### Supplied material
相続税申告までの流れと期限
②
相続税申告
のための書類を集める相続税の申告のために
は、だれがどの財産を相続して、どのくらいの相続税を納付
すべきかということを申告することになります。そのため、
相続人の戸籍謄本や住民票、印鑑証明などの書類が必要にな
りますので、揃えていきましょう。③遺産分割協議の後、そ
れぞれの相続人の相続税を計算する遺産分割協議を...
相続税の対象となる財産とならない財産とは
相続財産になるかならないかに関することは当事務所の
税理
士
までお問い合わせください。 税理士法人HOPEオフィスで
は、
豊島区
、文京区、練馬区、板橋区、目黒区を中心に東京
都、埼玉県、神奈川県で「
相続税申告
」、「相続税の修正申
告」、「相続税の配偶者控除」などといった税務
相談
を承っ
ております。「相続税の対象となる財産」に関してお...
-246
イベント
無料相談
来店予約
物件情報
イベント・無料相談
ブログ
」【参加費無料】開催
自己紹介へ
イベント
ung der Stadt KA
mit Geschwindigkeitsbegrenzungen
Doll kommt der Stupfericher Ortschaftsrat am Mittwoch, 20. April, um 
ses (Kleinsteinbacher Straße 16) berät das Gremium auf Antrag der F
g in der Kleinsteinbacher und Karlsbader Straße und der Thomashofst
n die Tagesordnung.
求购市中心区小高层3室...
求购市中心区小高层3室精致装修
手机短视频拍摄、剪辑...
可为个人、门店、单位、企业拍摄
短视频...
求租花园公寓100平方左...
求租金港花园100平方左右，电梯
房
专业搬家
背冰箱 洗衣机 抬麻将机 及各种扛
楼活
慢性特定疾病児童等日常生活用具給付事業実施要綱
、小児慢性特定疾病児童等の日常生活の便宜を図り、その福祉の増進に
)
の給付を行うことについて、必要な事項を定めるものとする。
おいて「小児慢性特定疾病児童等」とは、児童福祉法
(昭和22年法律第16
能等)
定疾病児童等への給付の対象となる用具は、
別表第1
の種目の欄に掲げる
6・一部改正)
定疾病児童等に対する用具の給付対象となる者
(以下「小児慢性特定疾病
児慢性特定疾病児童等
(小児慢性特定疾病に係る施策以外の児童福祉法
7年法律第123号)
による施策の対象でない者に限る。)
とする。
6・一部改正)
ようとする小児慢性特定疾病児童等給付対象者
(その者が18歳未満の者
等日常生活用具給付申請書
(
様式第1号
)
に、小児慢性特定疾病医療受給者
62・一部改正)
######
# Exercise instructions:
Say how many lines in the records hold the word "Straße", giving the number by itself.

# Exercise response:
2